■ DESCRIPTION OF THE TASK
Could you print each entry below verbatim while omitting the pictures?

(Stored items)
"""

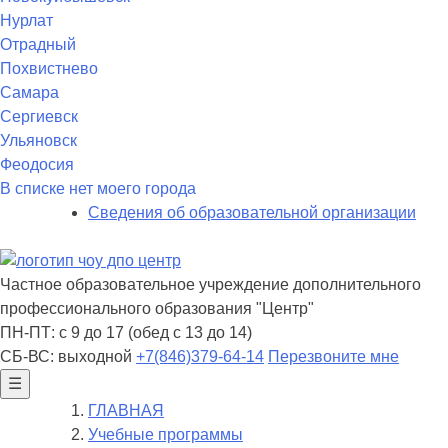
Нурлат
Отрадный
Похвистнево
Самара
Сергиевск
Ульяновск
Феодосия
В списке нет моего города
Сведения об образовательной организации
Частное образовательное учреждение дополнительного
профессионального образования "Центр"
ПН-ПТ: с 9 до 17 (обед с 13 до 14)
СБ-ВС: выходной
+7(846)379-64-14
Перезвоните мне
☰
ГЛАВНАЯ
Учебные программы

"""

■ OUTPUT OF THE EXERCISE
Нурлат
Отрадный
Похвистнево
Самара
Сергиевск
Ульяновск
Феодосия
В списке нет моего города
Сведения об образовательной организации
Частное образовательное учреждение дополнительного
профессионального образования "Центр"
ПН-ПТ: с 9 до 17 (обед с 13 до 14)
СБ-ВС: выходной
+7(846)379-64-14
Перезвоните мне
☰
ГЛАВНАЯ
Учебные программы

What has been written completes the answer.